The battery of 1.5 Volts gradually loses ability to provide power, as its voltage drops due to internal changes in its chemistry. To make such a system more useful, we need to make the voltage constant, or very nearly so, and raise it a bunch, to 120 Volts, a convenient N American standard. The voltage is now “constant” because there is a generator in the distance somewhere. But because someone determined there was a “safety” issue, one wire was grounded (bottom left, below), while the other is not. So you might say the top wire is “hot” with 120. That is typically what is available in a N. American outlet.

But some appliances need lots of current, so to reduce the need for fat wires with lots of copper to carry the extra current, we provide another circuit. Connected to the first, it provides 240 V, and additional service to power many other smaller devices.

In the above circuit you now see two different loops that are connected such that one wire is still grounded, but now two wires are “hot,” one at +120, and the other at -120.

Note that the currents in the middle wire, a.k.a. the Neutral, flow in opposite directions.
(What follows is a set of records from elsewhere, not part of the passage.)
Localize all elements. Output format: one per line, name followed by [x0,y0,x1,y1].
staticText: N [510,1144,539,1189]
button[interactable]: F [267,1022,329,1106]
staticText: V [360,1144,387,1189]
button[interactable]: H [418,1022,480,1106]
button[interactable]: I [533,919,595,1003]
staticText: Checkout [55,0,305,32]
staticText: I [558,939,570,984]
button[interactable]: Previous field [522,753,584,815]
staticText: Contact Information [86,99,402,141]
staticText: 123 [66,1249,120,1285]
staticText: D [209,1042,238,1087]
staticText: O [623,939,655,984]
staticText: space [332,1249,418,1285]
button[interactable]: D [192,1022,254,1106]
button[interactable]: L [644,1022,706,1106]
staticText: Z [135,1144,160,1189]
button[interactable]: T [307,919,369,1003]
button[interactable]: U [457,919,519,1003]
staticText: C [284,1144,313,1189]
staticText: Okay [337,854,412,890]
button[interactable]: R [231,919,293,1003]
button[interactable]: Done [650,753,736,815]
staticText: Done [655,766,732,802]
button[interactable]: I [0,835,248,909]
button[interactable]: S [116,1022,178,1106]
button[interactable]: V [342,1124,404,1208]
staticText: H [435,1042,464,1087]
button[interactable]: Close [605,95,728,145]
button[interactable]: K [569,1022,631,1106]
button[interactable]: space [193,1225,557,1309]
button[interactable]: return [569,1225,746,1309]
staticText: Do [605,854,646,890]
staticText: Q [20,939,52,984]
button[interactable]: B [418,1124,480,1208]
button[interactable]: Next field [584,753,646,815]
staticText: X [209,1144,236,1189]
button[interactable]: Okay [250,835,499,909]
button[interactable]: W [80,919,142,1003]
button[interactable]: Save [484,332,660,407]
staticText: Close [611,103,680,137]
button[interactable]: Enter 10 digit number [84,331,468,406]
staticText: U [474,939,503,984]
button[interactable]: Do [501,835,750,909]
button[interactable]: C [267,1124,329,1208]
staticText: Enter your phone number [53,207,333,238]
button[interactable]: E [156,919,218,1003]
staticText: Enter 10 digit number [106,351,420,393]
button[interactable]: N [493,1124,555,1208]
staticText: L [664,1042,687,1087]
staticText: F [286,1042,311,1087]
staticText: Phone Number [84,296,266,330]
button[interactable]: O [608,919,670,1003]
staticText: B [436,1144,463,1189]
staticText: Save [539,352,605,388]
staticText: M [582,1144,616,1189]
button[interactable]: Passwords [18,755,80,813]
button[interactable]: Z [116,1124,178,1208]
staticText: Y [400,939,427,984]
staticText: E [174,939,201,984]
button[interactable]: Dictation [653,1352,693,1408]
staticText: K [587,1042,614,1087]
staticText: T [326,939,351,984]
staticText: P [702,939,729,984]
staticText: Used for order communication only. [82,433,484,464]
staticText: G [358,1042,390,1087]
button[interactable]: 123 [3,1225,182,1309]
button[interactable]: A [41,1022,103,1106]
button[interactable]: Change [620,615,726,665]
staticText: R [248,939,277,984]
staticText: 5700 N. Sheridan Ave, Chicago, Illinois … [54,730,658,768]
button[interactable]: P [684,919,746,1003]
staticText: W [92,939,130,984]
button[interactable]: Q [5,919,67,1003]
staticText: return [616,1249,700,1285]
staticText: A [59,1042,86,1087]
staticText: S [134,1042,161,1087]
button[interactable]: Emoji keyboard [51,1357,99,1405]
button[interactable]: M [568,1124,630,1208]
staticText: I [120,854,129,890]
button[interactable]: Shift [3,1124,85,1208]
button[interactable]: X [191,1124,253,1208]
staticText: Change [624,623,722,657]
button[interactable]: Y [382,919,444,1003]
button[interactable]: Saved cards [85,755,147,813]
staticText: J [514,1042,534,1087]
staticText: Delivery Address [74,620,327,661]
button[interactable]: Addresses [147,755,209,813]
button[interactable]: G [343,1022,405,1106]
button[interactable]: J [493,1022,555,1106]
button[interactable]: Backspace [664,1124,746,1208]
In this very unique case, you could remove the middle wire, and the two lamps would still work fine. Appliances that use 240 exclusively do not use the middle wire for current flow.

As I noted, this is a very unique and “balanced” case, because both loads are identical, so the supply of 240V is dropped / divided equally across them, each receiving 120V. (Extremely seldom do such balanced conditions exist, and when it happens, you do not know. During initial build, electricians attempt static balancing, to minimize the current on the neutral, by splitting the loads evenly between the two sources (buses), but once left to the user all bets are off, since there is no such thing as dynamic balancing.)
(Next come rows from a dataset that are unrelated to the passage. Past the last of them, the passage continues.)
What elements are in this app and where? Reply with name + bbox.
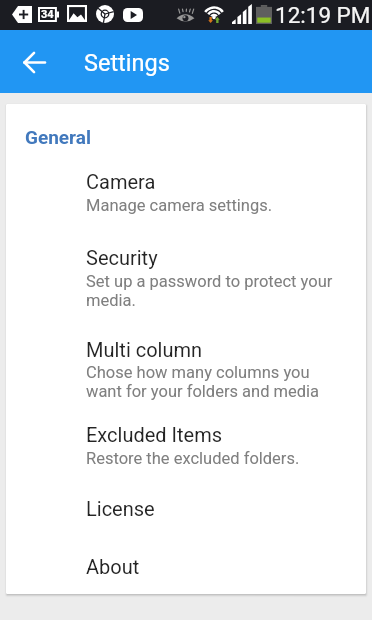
button[interactable]: About — [6, 555, 366, 593]
button[interactable]: License — [6, 497, 366, 555]
staticText: Chose how many columns you want for your… — [86, 363, 320, 401]
staticText: 34 — [41, 8, 54, 21]
staticText: Multi column — [86, 338, 203, 361]
staticText: Manage camera settings. — [86, 196, 273, 215]
staticText: Restore the excluded folders. — [86, 449, 300, 468]
staticText: General — [25, 126, 91, 148]
staticText: Security — [86, 246, 158, 269]
button[interactable]: Multi column — [6, 338, 366, 423]
button[interactable]: Camera — [6, 150, 366, 246]
staticText: Camera — [86, 170, 156, 193]
staticText: License — [86, 497, 155, 520]
button[interactable]: Security — [6, 246, 366, 338]
staticText: Excluded Items — [86, 423, 223, 446]
button[interactable]: Excluded Items — [6, 423, 366, 497]
button[interactable]: Back — [10, 38, 58, 86]
staticText: 12:19 PM — [275, 2, 371, 28]
staticText: About — [86, 555, 140, 578]
staticText: Set up a password to protect your media. — [86, 272, 333, 310]
staticText: Settings — [84, 49, 170, 77]
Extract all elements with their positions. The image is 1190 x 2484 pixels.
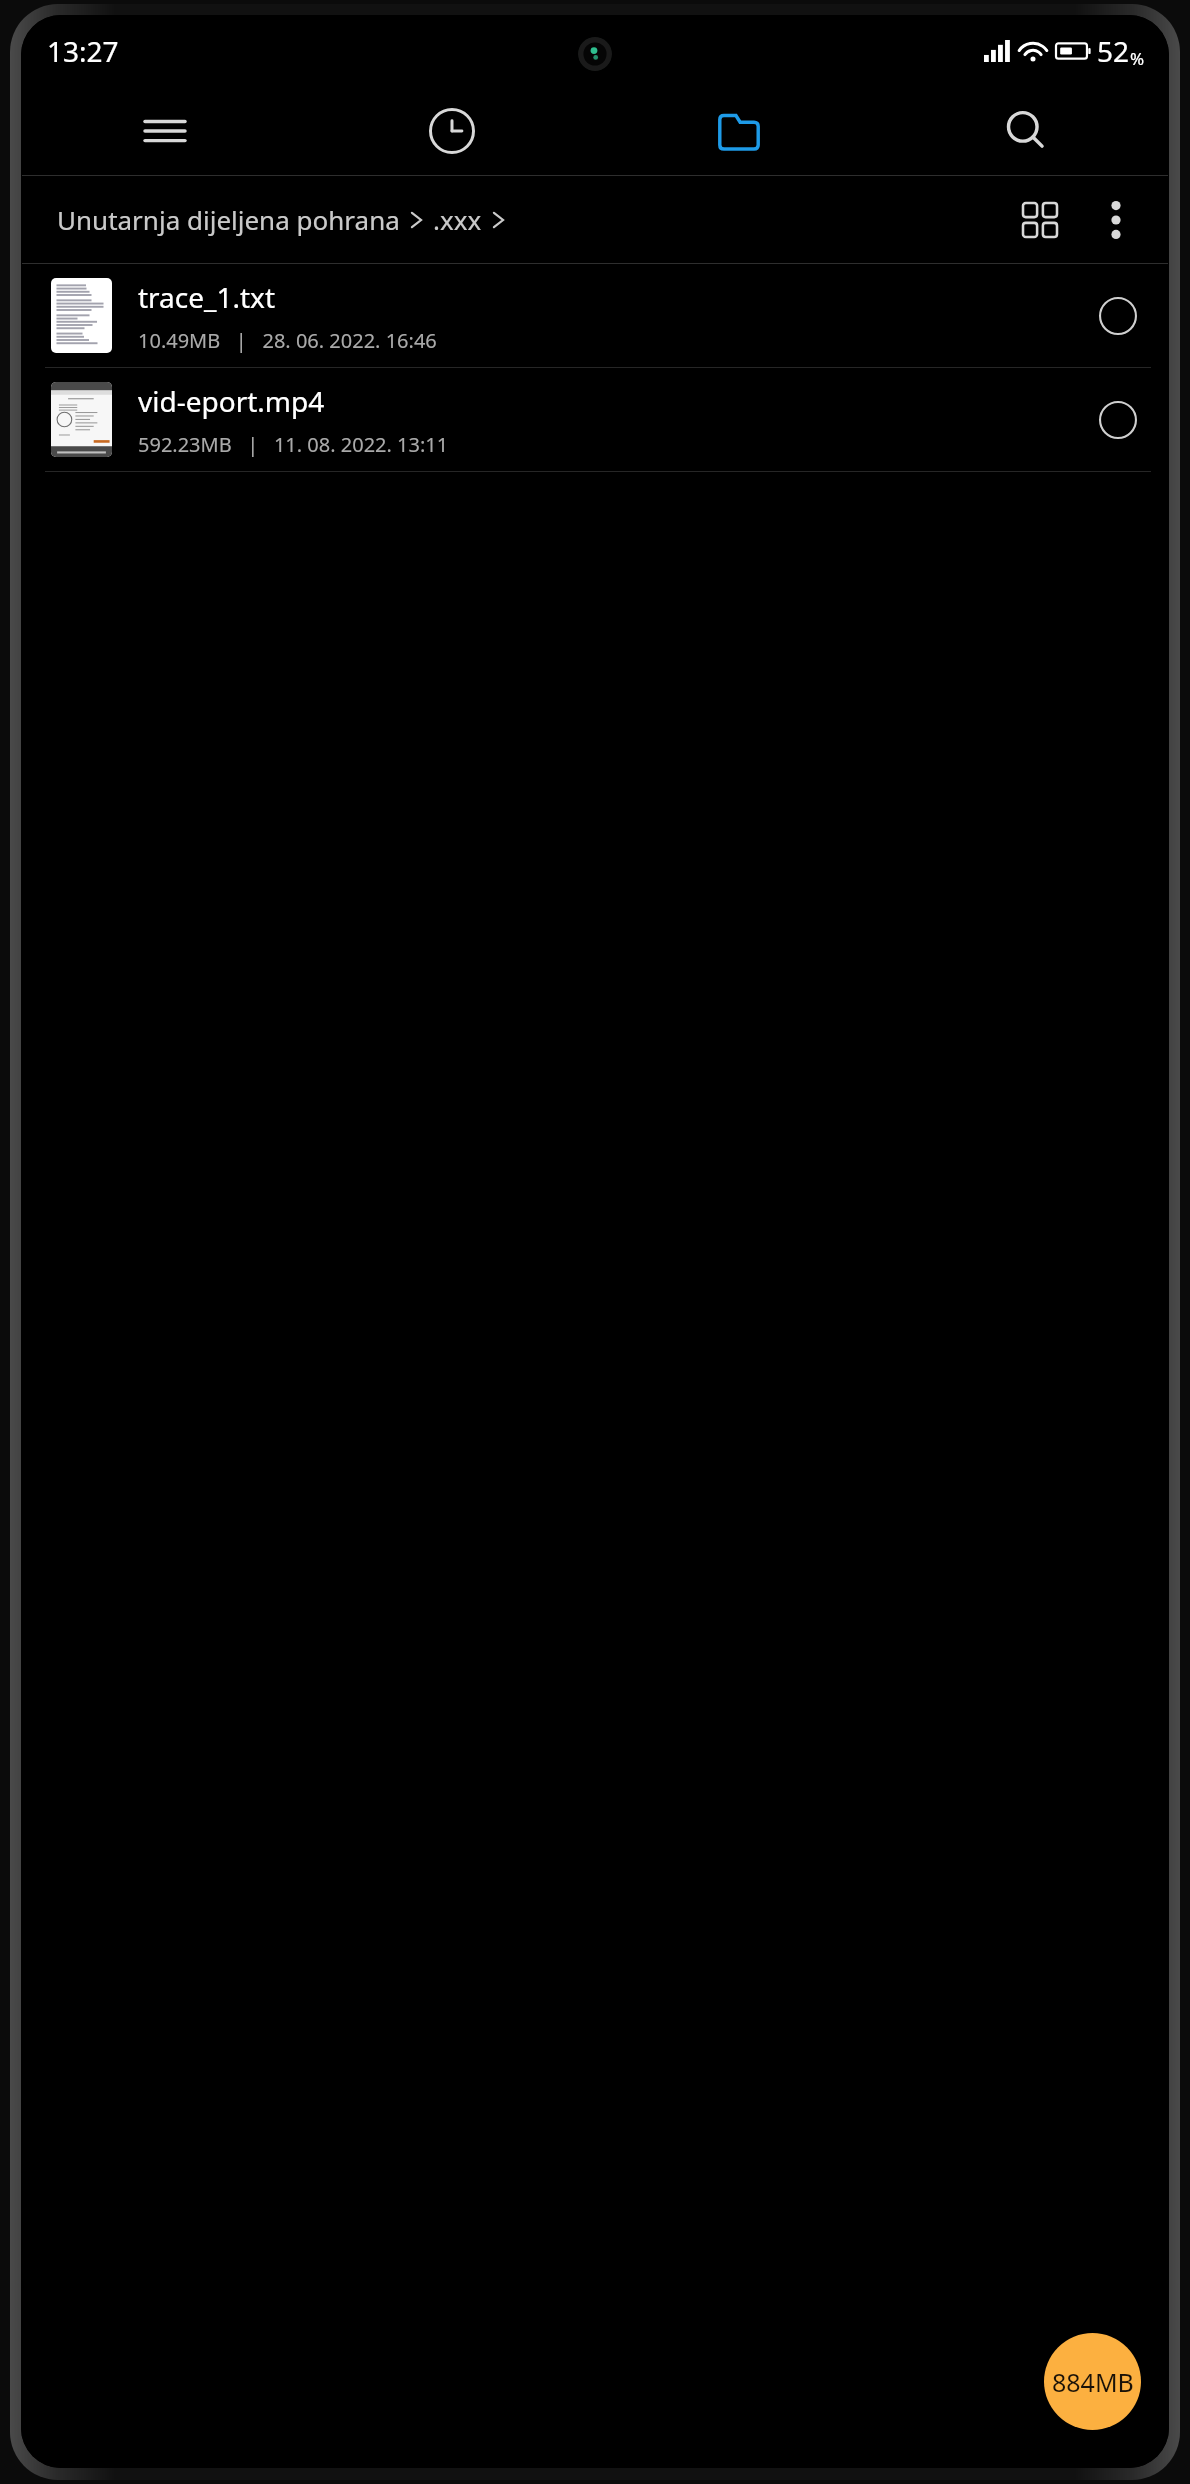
button[interactable]: Unutarnja dijeljena pohrana bbox=[57, 202, 505, 237]
staticText: 10.49MB | 28. 06. 2022. 16:46 bbox=[138, 327, 437, 354]
button[interactable]: Select trace_1.txt bbox=[1081, 279, 1155, 353]
staticText: 592.23MB | 11. 08. 2022. 13:11 bbox=[138, 431, 449, 458]
button[interactable]: Recent bbox=[308, 87, 595, 175]
staticText: % bbox=[1130, 47, 1145, 70]
button[interactable]: Search bbox=[882, 87, 1169, 175]
button[interactable]: Files bbox=[595, 87, 882, 175]
button[interactable]: trace_1.txt bbox=[21, 264, 1169, 367]
button[interactable]: More options bbox=[1083, 187, 1149, 253]
button[interactable]: Grid view bbox=[1007, 187, 1073, 253]
button[interactable]: Select vid-eport.mp4 bbox=[1081, 383, 1155, 457]
staticText: 884MB bbox=[1052, 2365, 1134, 2399]
button[interactable]: Menu bbox=[21, 87, 308, 175]
staticText: .xxx bbox=[433, 202, 482, 237]
staticText: trace_1.txt bbox=[138, 278, 276, 316]
staticText: vid-eport.mp4 bbox=[138, 382, 325, 420]
staticText: 13:27 bbox=[47, 32, 119, 70]
staticText: Unutarnja dijeljena pohrana bbox=[57, 202, 400, 237]
button[interactable]: 884MB bbox=[1044, 2333, 1141, 2430]
button[interactable]: vid-eport.mp4 bbox=[21, 368, 1169, 471]
staticText: 52 bbox=[1097, 32, 1130, 70]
The above is a more realistic case where various devices are in use, there is unequal demand between the loads (relative to each “hot” wire), so that the currents in the neutral wire do not exactly cancel out, and there is a NET current in it, in this case of three Amps.

The above is similar to the previous one, but now the neutral is broken, and the NET current that should have traveled in the middle wire cannot, so the voltages become divided unequally among the loads. The fridge’s lower resistance tries to draw the current it requires, but because its resistance is lower than the TV, the voltage across it (V = current x resistance) is much lower than that across the TV.
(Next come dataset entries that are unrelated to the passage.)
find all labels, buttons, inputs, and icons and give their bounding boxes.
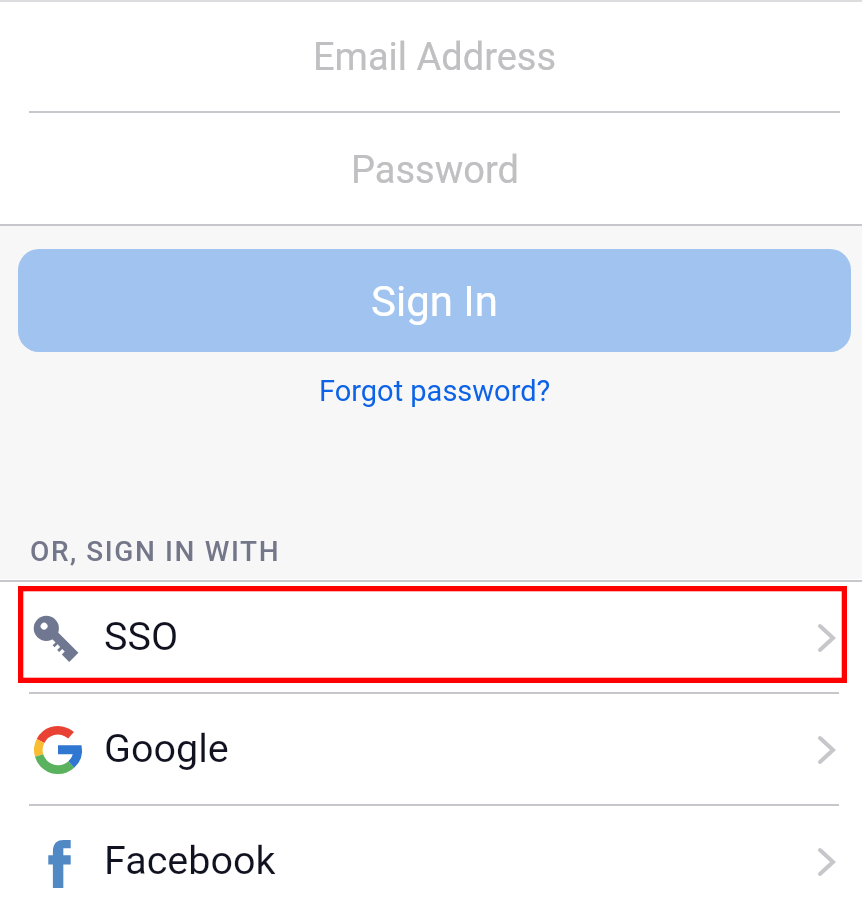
button[interactable]: Sign in with Facebook <box>0 806 862 909</box>
staticText: Sign In <box>371 277 498 326</box>
staticText: Google <box>104 725 229 771</box>
button[interactable]: Email Address <box>0 2 862 112</box>
staticText: SSO <box>104 613 179 659</box>
other: Open <box>818 736 835 764</box>
staticText: Email Address <box>313 35 557 80</box>
staticText: Forgot password? <box>319 374 551 408</box>
other: Sign in with Facebook <box>48 840 71 888</box>
button[interactable]: Password <box>0 115 862 226</box>
other: Sign in with Google <box>34 726 82 774</box>
other: Sign in with SSO <box>29 611 83 665</box>
staticText: Facebook <box>104 837 276 883</box>
button[interactable]: Sign in with Google <box>0 694 862 805</box>
staticText: OR, SIGN IN WITH <box>30 535 281 568</box>
staticText: Password <box>351 148 519 193</box>
button[interactable]: Forgot password? <box>0 363 862 419</box>
button[interactable]: Sign In <box>18 249 851 352</box>
other: Open <box>818 624 835 652</box>
button[interactable]: Sign in with SSO <box>0 582 862 693</box>
other: Open <box>818 848 835 876</box>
If these loads were simply light bulbs, this would cause the ones with higher voltage to quickly blow, and the ones with lower voltage to go dark, because the loop connection requirement is no longer there, and current can no longer flow.

There are some individual circuits that have this design, where, to economize on wiring, the electrician installs what is known as a three-wire circuit to areas of the house more distant from the breaker panel. Some, less discriminating electricians, use these extensively. So if an area of the home consistently blows light bulbs, the problem stems from a loose or failed neutral in that circuit.

The above is an example of the three-wire circuit, where a “long” run of three wires is brought to a junction box where the wires fan-out to 2-wire circuits, which may be at a light switch location (within the box in the wall, behind the switch). These junction boxes are Not marked as such, so if lamps regularly burn out in, say, the living room, troubleshooting will be stymied until that junction box is located, as it is likely the failure location. This is fire hazard, in that if certain electronics are powered by this unstable voltage, rather than burning out a lamp element, they may spontaneously ignite. A clue as to whether a piece of electronics is a fire hazard when exposed to higher voltages is in the device label, usually present near where the power cord enters the device. If the label says something like: input 120V +/- X%, it’s a device that could ignite. If the label says something like: input 120 - 240V, then it has a switching supply internal to it, and is not a fire safety concern.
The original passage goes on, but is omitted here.